By precisely what process do you assume she would come out of this with a Tory minority?
I have to agree, going to the polls at this point would be utterly insane. The Tories would be destroyed and Thatcher may even lose her seat.
 
It wouldn't be so much insane as gut-knifingly insane.

Even assuming Thatcher gets over the fact that she's just called a snap general election with absolutely no warning to her party, or the country, or anybody - which would be an act of sheer panicky madness, and would be seen as such, and you should never be seen to panic in politics - she then has to enter into negotiation with her own backbenches to get the leadership election cancelled. If they don't, she's stuffed, if they do, (presumably they would have to, albeit effectively under duress; probably a 'we'll leave it until after the result' deal is hammered out) the entire backbench of the party will erupt at this flagrant invasion on the prerogatives of the '22, even above and beyond the usual suspects. The party has just been 'bounced' out of it's traditional right to select who it's leader is in the crudest way possible, and it will be naturally very pissed off at this. (Not to mention the rather pointed fact that all the polls suggest that half of them are going to lose their seats in an election which nobody wanted right now)

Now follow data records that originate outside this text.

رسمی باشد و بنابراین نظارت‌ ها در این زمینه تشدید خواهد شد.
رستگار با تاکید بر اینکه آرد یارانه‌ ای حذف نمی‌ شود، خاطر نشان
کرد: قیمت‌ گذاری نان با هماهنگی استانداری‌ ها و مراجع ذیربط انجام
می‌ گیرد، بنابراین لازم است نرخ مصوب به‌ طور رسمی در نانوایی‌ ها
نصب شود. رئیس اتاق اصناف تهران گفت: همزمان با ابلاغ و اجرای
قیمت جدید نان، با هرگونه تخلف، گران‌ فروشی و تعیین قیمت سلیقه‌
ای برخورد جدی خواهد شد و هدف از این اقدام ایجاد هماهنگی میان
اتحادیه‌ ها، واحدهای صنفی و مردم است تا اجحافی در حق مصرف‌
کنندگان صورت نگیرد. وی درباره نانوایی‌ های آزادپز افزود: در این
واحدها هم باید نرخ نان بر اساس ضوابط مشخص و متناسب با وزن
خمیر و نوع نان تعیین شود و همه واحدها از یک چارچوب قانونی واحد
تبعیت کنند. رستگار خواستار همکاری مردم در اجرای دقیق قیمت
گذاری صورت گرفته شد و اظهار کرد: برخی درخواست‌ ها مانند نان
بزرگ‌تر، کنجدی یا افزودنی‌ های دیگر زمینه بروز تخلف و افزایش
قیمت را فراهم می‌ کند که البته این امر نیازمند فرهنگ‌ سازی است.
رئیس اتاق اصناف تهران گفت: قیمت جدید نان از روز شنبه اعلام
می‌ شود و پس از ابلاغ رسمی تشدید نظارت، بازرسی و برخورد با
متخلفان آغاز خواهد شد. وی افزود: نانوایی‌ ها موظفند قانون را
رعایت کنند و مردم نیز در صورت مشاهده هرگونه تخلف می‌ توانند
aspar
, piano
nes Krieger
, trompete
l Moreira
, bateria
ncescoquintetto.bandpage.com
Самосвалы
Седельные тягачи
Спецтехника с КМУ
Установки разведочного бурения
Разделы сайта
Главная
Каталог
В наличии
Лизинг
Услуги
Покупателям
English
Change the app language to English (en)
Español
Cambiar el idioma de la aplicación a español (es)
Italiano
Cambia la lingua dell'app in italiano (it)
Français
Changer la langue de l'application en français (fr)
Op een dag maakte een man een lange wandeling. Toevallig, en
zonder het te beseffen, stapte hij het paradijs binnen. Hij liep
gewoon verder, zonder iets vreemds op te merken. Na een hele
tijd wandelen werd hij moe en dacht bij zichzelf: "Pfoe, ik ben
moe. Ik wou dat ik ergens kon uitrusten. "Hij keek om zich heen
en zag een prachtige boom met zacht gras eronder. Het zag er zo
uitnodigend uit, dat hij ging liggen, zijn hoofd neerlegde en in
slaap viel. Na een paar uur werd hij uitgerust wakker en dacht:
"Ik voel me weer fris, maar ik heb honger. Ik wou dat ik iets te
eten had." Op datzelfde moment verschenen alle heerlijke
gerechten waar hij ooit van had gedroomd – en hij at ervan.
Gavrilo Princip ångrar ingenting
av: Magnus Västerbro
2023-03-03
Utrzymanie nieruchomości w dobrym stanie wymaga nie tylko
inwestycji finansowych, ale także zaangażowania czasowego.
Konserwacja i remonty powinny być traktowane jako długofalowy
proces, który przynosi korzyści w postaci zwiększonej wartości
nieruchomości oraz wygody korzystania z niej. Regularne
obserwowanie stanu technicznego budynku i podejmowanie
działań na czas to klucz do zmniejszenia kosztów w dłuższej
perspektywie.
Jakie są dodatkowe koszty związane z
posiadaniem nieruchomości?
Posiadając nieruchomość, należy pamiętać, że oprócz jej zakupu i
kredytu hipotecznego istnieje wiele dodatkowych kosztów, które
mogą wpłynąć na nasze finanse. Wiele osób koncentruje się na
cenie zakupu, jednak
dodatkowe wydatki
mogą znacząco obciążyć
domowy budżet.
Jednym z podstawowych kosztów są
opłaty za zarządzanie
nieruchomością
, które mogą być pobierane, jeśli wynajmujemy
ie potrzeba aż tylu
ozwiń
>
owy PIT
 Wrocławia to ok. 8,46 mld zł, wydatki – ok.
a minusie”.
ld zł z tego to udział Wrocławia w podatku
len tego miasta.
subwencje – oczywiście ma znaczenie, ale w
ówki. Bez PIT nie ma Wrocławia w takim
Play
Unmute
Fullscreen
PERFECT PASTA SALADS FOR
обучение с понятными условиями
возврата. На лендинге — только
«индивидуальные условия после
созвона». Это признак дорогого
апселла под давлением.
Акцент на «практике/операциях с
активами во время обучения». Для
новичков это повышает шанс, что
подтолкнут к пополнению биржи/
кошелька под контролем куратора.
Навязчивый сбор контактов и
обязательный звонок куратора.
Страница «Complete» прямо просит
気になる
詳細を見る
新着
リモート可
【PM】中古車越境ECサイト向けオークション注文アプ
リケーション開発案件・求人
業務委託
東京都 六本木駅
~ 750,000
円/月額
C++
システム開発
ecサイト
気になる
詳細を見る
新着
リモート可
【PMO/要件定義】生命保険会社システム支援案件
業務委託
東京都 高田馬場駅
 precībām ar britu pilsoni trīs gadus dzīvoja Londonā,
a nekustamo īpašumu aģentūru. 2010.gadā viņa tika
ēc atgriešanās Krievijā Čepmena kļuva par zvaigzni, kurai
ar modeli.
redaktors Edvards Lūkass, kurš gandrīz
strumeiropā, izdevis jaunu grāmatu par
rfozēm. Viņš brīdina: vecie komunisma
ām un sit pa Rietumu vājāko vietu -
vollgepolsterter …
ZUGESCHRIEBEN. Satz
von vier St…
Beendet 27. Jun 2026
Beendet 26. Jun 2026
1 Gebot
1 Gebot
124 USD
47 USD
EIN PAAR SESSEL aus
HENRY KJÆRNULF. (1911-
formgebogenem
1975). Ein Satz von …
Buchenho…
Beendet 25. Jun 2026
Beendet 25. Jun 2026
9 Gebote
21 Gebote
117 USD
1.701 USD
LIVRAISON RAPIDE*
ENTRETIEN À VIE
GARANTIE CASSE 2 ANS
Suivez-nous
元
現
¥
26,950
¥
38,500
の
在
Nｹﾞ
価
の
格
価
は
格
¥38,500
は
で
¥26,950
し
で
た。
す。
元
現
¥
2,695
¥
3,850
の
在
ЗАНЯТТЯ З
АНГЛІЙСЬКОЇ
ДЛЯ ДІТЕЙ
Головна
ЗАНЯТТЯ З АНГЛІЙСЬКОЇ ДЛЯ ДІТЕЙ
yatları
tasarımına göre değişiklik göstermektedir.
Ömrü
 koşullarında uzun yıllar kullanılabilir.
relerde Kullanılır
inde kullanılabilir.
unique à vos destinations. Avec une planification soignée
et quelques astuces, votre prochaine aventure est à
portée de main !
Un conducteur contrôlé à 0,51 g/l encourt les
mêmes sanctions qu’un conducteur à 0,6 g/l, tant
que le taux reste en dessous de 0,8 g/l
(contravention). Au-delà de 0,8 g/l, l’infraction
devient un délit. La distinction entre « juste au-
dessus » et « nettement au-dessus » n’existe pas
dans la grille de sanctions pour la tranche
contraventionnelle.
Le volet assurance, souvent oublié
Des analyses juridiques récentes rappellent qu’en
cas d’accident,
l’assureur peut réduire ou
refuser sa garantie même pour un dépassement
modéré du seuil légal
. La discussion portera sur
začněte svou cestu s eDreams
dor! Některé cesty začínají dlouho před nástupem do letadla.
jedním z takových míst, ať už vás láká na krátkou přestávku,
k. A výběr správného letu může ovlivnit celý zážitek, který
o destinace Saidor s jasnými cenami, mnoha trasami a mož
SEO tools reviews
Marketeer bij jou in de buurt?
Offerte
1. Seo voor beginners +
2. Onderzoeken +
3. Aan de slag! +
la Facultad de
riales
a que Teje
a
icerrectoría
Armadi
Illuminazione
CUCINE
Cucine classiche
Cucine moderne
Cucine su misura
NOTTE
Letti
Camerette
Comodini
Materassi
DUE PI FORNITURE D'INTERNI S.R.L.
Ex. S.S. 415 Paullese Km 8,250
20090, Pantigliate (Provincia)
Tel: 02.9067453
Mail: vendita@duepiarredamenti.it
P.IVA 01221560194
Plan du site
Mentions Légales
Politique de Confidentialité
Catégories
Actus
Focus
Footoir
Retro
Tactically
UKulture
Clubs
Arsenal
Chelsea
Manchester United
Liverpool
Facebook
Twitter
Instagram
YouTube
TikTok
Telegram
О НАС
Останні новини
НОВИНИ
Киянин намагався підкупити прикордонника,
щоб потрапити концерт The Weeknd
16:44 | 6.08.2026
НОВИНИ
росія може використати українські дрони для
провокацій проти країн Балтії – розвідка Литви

Great start to an election campaign; the Prime Minister has just alienated most of her party. Then we have the media with it's constant "Who will be leader of your party after this election, Mrs Thatcher?"-style questions. Along with the above, cue a 1997-style implosion of the campaign as Heseltine supporters take to the airwaves and the right responds in kind. Labour wins with a majority above a hundred. The Tories continue the civil war into opposition. Even years later, Tories are still scratching their heads over how such an electorally successful PM managed to lose her political marbles and her political nerve in such spectacular fashion.